• _Task prompt_
Could you retype the whole listing, word for word?

• _Source material_

::::

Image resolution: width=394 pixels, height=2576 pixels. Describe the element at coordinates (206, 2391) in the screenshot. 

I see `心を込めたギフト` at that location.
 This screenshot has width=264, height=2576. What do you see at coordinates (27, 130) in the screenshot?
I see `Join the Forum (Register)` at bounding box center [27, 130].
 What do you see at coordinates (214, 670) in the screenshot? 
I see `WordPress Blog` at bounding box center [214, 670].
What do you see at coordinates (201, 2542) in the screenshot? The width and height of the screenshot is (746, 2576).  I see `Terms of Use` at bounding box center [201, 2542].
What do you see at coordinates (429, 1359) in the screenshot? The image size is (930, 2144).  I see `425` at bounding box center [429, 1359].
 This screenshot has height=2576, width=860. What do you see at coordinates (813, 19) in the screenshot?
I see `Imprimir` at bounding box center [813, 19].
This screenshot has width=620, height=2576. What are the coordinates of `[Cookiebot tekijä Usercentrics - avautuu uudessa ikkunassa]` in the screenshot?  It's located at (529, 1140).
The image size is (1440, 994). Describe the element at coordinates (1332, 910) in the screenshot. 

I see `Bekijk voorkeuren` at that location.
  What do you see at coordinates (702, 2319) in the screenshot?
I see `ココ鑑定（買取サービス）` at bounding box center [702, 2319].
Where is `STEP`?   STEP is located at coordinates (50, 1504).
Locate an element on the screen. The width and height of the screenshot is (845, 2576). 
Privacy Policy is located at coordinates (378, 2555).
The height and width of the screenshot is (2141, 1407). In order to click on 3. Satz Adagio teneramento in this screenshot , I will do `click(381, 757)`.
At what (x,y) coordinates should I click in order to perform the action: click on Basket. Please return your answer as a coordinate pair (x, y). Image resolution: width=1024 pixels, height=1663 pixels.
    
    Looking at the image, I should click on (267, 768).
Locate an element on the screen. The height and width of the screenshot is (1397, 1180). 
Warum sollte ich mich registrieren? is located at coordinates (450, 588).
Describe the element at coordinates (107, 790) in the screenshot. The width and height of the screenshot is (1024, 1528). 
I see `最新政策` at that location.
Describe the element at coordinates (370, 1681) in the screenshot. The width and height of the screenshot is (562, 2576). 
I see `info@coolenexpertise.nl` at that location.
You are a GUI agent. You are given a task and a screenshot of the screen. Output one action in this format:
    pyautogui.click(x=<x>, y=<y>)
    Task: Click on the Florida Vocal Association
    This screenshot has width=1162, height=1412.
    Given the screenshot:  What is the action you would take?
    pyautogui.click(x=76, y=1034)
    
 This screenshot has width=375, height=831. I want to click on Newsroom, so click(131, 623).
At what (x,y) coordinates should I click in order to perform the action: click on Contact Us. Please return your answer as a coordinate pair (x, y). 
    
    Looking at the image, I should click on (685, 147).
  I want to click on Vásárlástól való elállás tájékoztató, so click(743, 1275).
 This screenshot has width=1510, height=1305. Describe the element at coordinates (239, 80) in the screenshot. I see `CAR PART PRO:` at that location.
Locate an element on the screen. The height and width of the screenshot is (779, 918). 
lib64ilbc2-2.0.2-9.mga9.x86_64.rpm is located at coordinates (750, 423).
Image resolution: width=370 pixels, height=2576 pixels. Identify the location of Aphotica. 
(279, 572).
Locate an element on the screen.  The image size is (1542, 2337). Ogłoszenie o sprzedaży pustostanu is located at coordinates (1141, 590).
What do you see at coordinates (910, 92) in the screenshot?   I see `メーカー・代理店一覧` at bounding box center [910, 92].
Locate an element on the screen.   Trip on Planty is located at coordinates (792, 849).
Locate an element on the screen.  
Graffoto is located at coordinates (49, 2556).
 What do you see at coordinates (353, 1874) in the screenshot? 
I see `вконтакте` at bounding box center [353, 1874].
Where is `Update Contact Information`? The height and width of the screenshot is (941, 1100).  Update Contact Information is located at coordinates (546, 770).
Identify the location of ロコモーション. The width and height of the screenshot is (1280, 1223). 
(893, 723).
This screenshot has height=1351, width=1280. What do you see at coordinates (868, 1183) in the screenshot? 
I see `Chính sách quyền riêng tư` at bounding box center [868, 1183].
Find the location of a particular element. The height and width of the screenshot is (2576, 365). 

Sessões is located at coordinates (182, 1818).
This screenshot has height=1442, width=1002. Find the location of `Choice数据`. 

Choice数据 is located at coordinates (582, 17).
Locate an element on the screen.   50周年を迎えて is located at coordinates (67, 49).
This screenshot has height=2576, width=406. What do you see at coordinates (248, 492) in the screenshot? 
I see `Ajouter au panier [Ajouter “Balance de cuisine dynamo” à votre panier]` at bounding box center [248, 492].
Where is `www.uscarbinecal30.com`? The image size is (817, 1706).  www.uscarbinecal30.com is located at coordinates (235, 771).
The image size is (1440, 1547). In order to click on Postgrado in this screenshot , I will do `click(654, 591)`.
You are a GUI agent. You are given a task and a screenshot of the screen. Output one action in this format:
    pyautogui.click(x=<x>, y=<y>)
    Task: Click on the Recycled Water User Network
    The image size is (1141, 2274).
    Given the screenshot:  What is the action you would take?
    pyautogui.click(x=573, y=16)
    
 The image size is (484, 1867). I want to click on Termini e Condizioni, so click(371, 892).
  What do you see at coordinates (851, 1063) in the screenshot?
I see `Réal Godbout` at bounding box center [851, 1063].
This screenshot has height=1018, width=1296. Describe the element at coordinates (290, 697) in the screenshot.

::::

• _Task response_
Image resolution: width=394 pixels, height=2576 pixels. Describe the element at coordinates (206, 2391) in the screenshot. 

I see `心を込めたギフト` at that location.
 This screenshot has width=264, height=2576. What do you see at coordinates (27, 130) in the screenshot?
I see `Join the Forum (Register)` at bounding box center [27, 130].
 What do you see at coordinates (214, 670) in the screenshot? 
I see `WordPress Blog` at bounding box center [214, 670].
What do you see at coordinates (201, 2542) in the screenshot? The width and height of the screenshot is (746, 2576).  I see `Terms of Use` at bounding box center [201, 2542].
What do you see at coordinates (429, 1359) in the screenshot? The image size is (930, 2144).  I see `425` at bounding box center [429, 1359].
 This screenshot has height=2576, width=860. What do you see at coordinates (813, 19) in the screenshot?
I see `Imprimir` at bounding box center [813, 19].
This screenshot has width=620, height=2576. What are the coordinates of `[Cookiebot tekijä Usercentrics - avautuu uudessa ikkunassa]` in the screenshot?  It's located at (529, 1140).
The image size is (1440, 994). Describe the element at coordinates (1332, 910) in the screenshot. 

I see `Bekijk voorkeuren` at that location.
  What do you see at coordinates (702, 2319) in the screenshot?
I see `ココ鑑定（買取サービス）` at bounding box center [702, 2319].
Where is `STEP`?   STEP is located at coordinates (50, 1504).
Locate an element on the screen. The width and height of the screenshot is (845, 2576). 
Privacy Policy is located at coordinates (378, 2555).
The height and width of the screenshot is (2141, 1407). In order to click on 3. Satz Adagio teneramento in this screenshot , I will do `click(381, 757)`.
At what (x,y) coordinates should I click in order to perform the action: click on Basket. Please return your answer as a coordinate pair (x, y). Image resolution: width=1024 pixels, height=1663 pixels.
    
    Looking at the image, I should click on (267, 768).
Locate an element on the screen. The height and width of the screenshot is (1397, 1180). 
Warum sollte ich mich registrieren? is located at coordinates (450, 588).
Describe the element at coordinates (107, 790) in the screenshot. The width and height of the screenshot is (1024, 1528). 
I see `最新政策` at that location.
Describe the element at coordinates (370, 1681) in the screenshot. The width and height of the screenshot is (562, 2576). 
I see `info@coolenexpertise.nl` at that location.
You are a GUI agent. You are given a task and a screenshot of the screen. Output one action in this format:
    pyautogui.click(x=<x>, y=<y>)
    Task: Click on the Florida Vocal Association
    This screenshot has width=1162, height=1412.
    Given the screenshot:  What is the action you would take?
    pyautogui.click(x=76, y=1034)
    
 This screenshot has width=375, height=831. I want to click on Newsroom, so click(131, 623).
At what (x,y) coordinates should I click in order to perform the action: click on Contact Us. Please return your answer as a coordinate pair (x, y). 
    
    Looking at the image, I should click on (685, 147).
  I want to click on Vásárlástól való elállás tájékoztató, so click(743, 1275).
 This screenshot has width=1510, height=1305. Describe the element at coordinates (239, 80) in the screenshot. I see `CAR PART PRO:` at that location.
Locate an element on the screen. The height and width of the screenshot is (779, 918). 
lib64ilbc2-2.0.2-9.mga9.x86_64.rpm is located at coordinates (750, 423).
Image resolution: width=370 pixels, height=2576 pixels. Identify the location of Aphotica. 
(279, 572).
Locate an element on the screen.  The image size is (1542, 2337). Ogłoszenie o sprzedaży pustostanu is located at coordinates (1141, 590).
What do you see at coordinates (910, 92) in the screenshot?   I see `メーカー・代理店一覧` at bounding box center [910, 92].
Locate an element on the screen.   Trip on Planty is located at coordinates (792, 849).
Locate an element on the screen.  
Graffoto is located at coordinates (49, 2556).
 What do you see at coordinates (353, 1874) in the screenshot? 
I see `вконтакте` at bounding box center [353, 1874].
Where is `Update Contact Information`? The height and width of the screenshot is (941, 1100).  Update Contact Information is located at coordinates (546, 770).
Identify the location of ロコモーション. The width and height of the screenshot is (1280, 1223). 
(893, 723).
This screenshot has height=1351, width=1280. What do you see at coordinates (868, 1183) in the screenshot? 
I see `Chính sách quyền riêng tư` at bounding box center [868, 1183].
Find the location of a particular element. The height and width of the screenshot is (2576, 365). 

Sessões is located at coordinates (182, 1818).
This screenshot has height=1442, width=1002. Find the location of `Choice数据`. 

Choice数据 is located at coordinates (582, 17).
Locate an element on the screen.   50周年を迎えて is located at coordinates (67, 49).
This screenshot has height=2576, width=406. What do you see at coordinates (248, 492) in the screenshot? 
I see `Ajouter au panier [Ajouter “Balance de cuisine dynamo” à votre panier]` at bounding box center [248, 492].
Where is `www.uscarbinecal30.com`? The image size is (817, 1706).  www.uscarbinecal30.com is located at coordinates (235, 771).
The image size is (1440, 1547). In order to click on Postgrado in this screenshot , I will do `click(654, 591)`.
You are a GUI agent. You are given a task and a screenshot of the screen. Output one action in this format:
    pyautogui.click(x=<x>, y=<y>)
    Task: Click on the Recycled Water User Network
    The image size is (1141, 2274).
    Given the screenshot:  What is the action you would take?
    pyautogui.click(x=573, y=16)
    
 The image size is (484, 1867). I want to click on Termini e Condizioni, so click(371, 892).
  What do you see at coordinates (851, 1063) in the screenshot?
I see `Réal Godbout` at bounding box center [851, 1063].
This screenshot has height=1018, width=1296. Describe the element at coordinates (290, 697) in the screenshot.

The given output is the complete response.